Even when the output signal of the digital multi-element magnetic head is taken out via a rotary transformer in FIG. 7, the signals are synthesized in advance in the digital multi-element magnetic head of the present invention, so a rotary transformer is connected to each node of each magnetic element. This has the effect of being able to transmit data using a single rotary transformer without the need for preparation.

As is clear from FIG. 7, the waveform equalization circuit that was conventionally required can be omitted.

Note that the number of turns and the spacing S of each element magnetic head are determined based on constants obtained by designing the transversal filter.

Further, in this embodiment, the distance S is set to be the same value between each element magnetic head, but the distance S may be set to be different between each element magnetic head.

Furthermore, in this embodiment, the number of element magnetic heads is four, but any integer greater than or equal to two may be used, and as with the number of taps of the transversal filter, this is left to the degree of freedom in the design. It's not even worth mentioning.

Effects of the Invention As described above, according to the present invention, the data pattern recorded on the track of the medium is reproduced by each element magnetic head arranged at a predetermined interval in the track direction, so that the head and the medium are A predetermined time delay can be caused in the reproduced output signal of each element magnetic head by the relative speed of the element magnetic heads and the relative spacing of the element magnetic heads, and the polarity can be changed by connecting the signals from these element magnetic heads in series or parallel. By combining the same signals, the magnitude of the output signal can be set in advance and a waveform equalization effect can be obtained. Therefore, a waveform equalization effect with linear phase characteristics can be obtained with a single head, and a distortion-free condition that satisfies the Nyquist criterion can be achieved. Therefore, it is possible to eliminate the waveform equalization circuit that was conventionally necessary, and it is possible to reduce costs by reducing the number of parts, reduce power consumption, and downsize.

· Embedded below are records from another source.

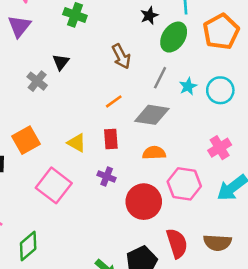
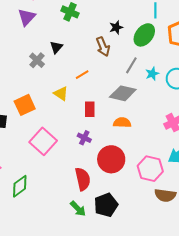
black star: (149, 16) -> (116, 27), moved
orange line: (114, 101) -> (82, 75), moved
yellow triangle: (77, 143) -> (61, 94), moved
pink hexagon: (184, 184) -> (150, 169), moved
red semicircle: (177, 243) -> (83, 179), moved

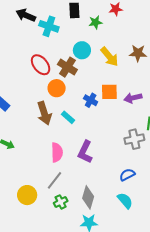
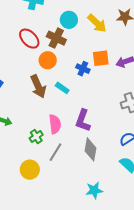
gray diamond: (88, 197) -> (90, 149), moved
green cross: (61, 202) -> (36, 136), moved

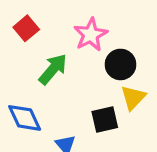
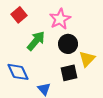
black circle: (121, 64) -> (68, 44), moved

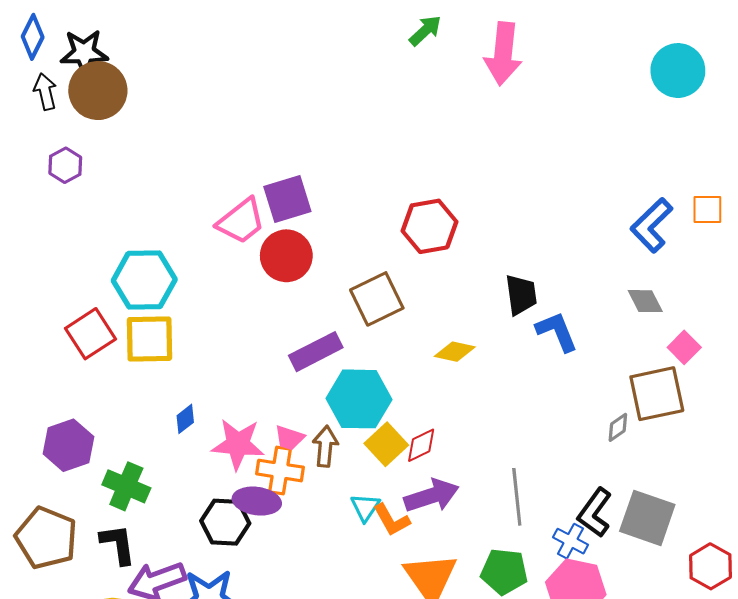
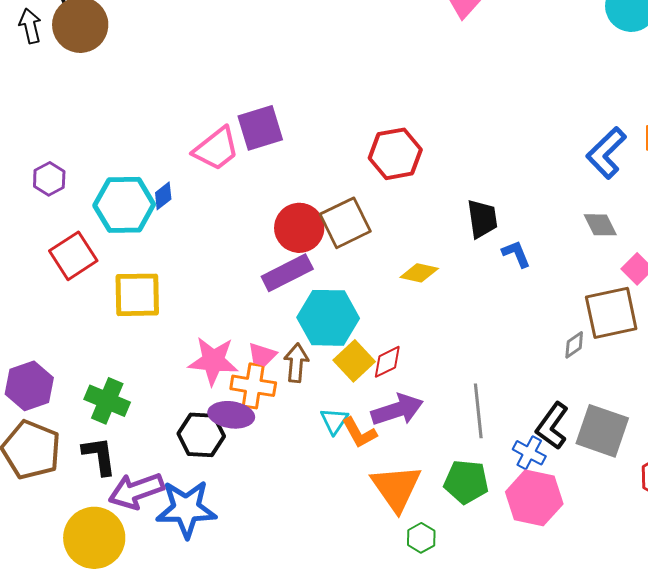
purple hexagon: (65, 165) -> (49, 179), moved
red circle: (286, 256) -> (299, 228), moved
blue L-shape: (557, 332) -> (516, 254), size x0.7
yellow square: (149, 339) -> (137, 295), moved
blue diamond: (185, 419) -> (163, 196), moved
purple hexagon: (68, 445) -> (29, 386), moved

[Brief explanation of the drawing]

FIG. 1 is a wiring diagram showing a circuit for synthesizing reproduction output signals of a digital multi-element magnetic head according to an embodiment of the present invention, and FIG. 2 is a structural diagram of a digital multi-element magnetic head using a synthesis means using a magnetic circuit. , FIG. 3 is a wiring diagram of a composite circuit of a magnetoresistive head according to this embodiment, FIGS. 4 and 6 are element magnetic head arrangement diagrams of a digital multi-element magnetic head according to an embodiment of the present invention, and FIG. is a signal connection diagram of the digital multi-element magnetic head, FIG. 7 is a block diagram of a digital data reproducing apparatus using the digital multi-element magnetic head of the present invention, and FIG. 8 is a diagram of digital data reproducing using a conventional magnetic head. FIG. 9 is a block diagram of a waveform equalization circuit used in a conventional digital data reproducing apparatus using a magnetic head. DESCRIPTION OF SYMBOLS 1...Head, 1a, 1b, 1c, 1a-Element magnetic head, 10...Composition circuit, 2.Amplifier, 3
... Waveform equalization circuit, 4 ... Data strobe circuit, 9 ... Magnetic medium, 31, 32.33 ...
-Delay element, 34.35.36.37...-coefficient circuit, 38...addition circuit. Name of agent: Patent attorney Shigetaka Awano and 1 other person”

Claims (1)

[Claims] It has a plurality of element magnetic heads, the element magnetic heads are arranged at predetermined intervals in the track direction, and the signals of these element magnetic heads are connected in series, connected in parallel, or partially combined with series and parallel connections. A digital multi-element magnetic head characterized by being equipped with a means for synthesizing.